L’Art des Snobs

Aucun roman (La Recherche du Temps Perdu) ne détruit plus simplement que le sien (Marcel Proust) une légende d’après laquelle l’oisiveté, la richesse, le confinement dans un cercle étroit de relations personnelles constitueraient des conditions propices à l’épanouissement des qualités de l’esprit et à la finesse des manières.
(…)
Il ressort donc de la Recherche que l’oisiveté et l’argent n’affinent par le goût, mais au contraire forcent contre leur goût à s’occuper d’art quantité de malheureux qui, sans nécessité de sauver la face, n’eussent jamais été condamnés à ce supplice et auraient du même coup épargné à autrui celui de les écouter. Leur dénuement eu rendu inutile la production qui leur est spécialement destinée : la littérature décaféinée, la peinture prédigérée, et en général l’avant-garde rétrospective.  Proust détruit le paradoxe de la fonction sociale des snobs, le mythe de la purification héréditaire du goût, et montre que l’éducation aristocratique et grande-bourgeoise conduit moins souvent au Louvre qu’à la galerie Charpentier.

Jean François Revel – Sur Proust (Julliard, 1960)

2 réflexions sur « L’Art des Snobs »

  1. Et j’ajouterai encore ceci qui était censé figurer dans ma réflexion antérieure à propos des regimes totalitaires et la culture, leur obsession de la contrôler et la soumettre à leur glorification, leur persécution des auteurs, compositeurs et autres sculpteurs non soumis, mais aussi la vie cauchemardesque rendue à ceux qui ont accepté de jouer leur jeu.

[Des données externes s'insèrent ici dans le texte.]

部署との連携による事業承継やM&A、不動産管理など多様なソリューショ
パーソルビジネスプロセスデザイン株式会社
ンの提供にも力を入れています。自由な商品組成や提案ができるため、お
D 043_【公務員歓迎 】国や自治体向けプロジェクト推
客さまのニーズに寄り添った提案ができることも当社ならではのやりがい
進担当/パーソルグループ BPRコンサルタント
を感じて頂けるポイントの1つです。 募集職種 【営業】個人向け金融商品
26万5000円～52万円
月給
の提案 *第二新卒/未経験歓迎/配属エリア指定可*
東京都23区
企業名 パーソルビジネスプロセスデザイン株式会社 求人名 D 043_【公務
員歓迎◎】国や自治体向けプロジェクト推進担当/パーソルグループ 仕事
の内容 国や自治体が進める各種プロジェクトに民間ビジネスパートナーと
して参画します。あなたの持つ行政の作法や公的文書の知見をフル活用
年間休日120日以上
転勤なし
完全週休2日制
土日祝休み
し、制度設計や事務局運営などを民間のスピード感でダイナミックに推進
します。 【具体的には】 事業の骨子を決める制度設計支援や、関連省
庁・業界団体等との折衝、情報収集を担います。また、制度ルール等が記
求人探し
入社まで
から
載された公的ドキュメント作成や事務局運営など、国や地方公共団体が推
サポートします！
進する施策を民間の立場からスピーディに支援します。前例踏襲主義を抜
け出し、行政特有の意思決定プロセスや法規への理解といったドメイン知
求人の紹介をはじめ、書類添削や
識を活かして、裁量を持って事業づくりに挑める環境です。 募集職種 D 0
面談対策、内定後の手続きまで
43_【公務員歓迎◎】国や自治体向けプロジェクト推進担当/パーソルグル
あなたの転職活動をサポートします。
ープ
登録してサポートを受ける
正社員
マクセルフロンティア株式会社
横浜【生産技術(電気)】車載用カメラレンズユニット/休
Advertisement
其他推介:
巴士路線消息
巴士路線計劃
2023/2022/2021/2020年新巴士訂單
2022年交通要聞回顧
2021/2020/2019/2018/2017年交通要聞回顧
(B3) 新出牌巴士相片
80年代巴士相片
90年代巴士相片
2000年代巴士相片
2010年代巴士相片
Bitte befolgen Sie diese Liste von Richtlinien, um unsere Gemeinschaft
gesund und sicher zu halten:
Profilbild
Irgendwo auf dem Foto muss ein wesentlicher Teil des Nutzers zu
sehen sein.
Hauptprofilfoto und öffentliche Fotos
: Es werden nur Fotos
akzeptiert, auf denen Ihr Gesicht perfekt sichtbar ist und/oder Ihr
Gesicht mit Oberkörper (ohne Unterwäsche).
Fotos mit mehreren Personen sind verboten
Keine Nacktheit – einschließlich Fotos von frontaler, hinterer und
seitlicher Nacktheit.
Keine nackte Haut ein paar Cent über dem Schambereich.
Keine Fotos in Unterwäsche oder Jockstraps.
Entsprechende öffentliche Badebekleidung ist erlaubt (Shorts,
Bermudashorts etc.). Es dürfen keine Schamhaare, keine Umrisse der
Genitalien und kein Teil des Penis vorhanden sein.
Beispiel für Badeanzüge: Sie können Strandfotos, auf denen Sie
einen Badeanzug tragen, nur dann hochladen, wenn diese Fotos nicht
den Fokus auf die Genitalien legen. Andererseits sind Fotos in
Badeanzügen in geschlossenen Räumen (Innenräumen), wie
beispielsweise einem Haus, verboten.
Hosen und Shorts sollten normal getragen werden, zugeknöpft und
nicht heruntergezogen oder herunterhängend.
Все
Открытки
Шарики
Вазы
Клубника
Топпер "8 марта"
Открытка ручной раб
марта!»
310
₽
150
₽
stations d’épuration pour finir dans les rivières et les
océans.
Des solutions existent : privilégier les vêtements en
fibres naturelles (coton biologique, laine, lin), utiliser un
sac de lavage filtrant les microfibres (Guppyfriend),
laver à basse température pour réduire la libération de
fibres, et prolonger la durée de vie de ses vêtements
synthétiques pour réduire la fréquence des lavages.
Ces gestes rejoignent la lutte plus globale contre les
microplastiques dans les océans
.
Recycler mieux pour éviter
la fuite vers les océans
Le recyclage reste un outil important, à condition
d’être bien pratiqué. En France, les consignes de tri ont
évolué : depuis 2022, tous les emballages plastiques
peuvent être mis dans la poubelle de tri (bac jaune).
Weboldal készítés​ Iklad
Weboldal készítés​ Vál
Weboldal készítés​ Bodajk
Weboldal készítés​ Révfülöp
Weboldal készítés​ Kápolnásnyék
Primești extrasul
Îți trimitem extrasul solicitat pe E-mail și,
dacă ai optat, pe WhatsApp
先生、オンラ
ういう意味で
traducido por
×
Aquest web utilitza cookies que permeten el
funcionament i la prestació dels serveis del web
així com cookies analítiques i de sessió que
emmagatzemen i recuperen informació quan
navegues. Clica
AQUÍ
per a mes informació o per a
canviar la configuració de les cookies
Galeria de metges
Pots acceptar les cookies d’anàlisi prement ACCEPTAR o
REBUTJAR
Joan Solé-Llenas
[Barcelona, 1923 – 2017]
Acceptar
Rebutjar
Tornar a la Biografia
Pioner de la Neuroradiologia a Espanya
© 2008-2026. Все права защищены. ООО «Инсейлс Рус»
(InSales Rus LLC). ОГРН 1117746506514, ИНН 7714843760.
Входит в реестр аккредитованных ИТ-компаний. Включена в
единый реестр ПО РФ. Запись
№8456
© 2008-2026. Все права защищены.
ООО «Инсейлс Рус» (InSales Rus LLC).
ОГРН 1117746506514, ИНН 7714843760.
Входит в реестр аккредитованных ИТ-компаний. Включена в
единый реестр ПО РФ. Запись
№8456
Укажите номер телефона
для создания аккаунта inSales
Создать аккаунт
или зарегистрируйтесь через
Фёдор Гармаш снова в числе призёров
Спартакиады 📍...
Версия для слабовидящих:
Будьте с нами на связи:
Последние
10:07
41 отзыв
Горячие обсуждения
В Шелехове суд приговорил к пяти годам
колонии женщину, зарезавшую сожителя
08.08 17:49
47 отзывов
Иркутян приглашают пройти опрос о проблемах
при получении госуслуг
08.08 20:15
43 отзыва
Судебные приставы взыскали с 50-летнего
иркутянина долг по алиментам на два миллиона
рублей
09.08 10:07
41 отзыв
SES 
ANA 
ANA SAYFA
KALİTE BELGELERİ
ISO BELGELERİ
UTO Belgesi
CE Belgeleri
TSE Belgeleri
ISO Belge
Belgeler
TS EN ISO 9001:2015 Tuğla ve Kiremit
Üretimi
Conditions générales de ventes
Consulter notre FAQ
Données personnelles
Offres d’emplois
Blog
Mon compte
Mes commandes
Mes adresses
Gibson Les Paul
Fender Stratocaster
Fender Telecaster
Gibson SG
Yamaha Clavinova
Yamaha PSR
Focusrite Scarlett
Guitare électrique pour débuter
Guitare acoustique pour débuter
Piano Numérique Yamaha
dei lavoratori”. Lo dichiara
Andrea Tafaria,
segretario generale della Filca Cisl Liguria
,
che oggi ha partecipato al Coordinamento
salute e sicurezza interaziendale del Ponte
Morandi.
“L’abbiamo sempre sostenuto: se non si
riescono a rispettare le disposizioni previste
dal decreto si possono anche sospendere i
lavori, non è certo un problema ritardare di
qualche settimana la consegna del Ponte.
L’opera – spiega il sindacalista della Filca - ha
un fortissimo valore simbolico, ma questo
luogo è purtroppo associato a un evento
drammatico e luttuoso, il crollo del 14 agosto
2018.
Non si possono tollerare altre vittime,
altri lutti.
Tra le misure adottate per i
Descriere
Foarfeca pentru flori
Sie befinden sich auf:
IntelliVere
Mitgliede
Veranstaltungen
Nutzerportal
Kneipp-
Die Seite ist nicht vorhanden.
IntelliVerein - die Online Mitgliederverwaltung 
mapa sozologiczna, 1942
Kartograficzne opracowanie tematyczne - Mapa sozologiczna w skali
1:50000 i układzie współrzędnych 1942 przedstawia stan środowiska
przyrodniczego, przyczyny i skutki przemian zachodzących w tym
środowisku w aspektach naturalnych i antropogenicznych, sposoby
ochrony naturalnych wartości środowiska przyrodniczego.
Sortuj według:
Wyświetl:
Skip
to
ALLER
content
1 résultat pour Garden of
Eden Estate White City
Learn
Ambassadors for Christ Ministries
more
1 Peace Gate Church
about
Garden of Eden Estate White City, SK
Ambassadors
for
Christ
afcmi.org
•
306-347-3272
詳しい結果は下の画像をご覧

Par exemple celle de Chostakovitch, le compositeur officiel du régime stalinien. C’est là le lien que je souhaitait faire entre les deux livres de J-F Revel, « Sur Proust » et « La tentation totalitaire ».

  2. J’ajouterai à l’attention des lecteurs du JDC qui ne connaîtraient pas Jean-François Revel (je doute qu’il y en ait), philosophe, éditorialiste, un « jouisseur éclectique » comme l’aurait décrit Baudelaire, gastronome, est l’auteur de deux ouvrages très inspirant dont les titres à eux seuls sont des invitations à la reflexion: « Ni Marx ni Jésus » et « La tentation totalitaire ». À propos du second, comme dirait mon frère Artur, « grosse mef », cette tentation totalitaire nait vite dans l’esprit bienveillant de ceux qui militent pour la création d’un monde plus juste pour aboutir à la soit disant dictature du proletariat. Mais les prolétaires deviennent vite les cocus dans l’affaire. Ca c’est un constat objectif prouvé dans les faits. Les nantis d’avant sont éliminés, certes, pour être remplacés par une nomenklatura encore plus cruelle. Pour s’en convaincre, il y a plus court à lire et plus distrayant: « Animal Farm » de George Orwell (« La ferme des animaux » en français). Décidément, l’aristocratie, par opposition à la démocratie, n’a pas que du mauvais. Merci à J-F Revel, par JDC interposé, de nous (me) le rappeler.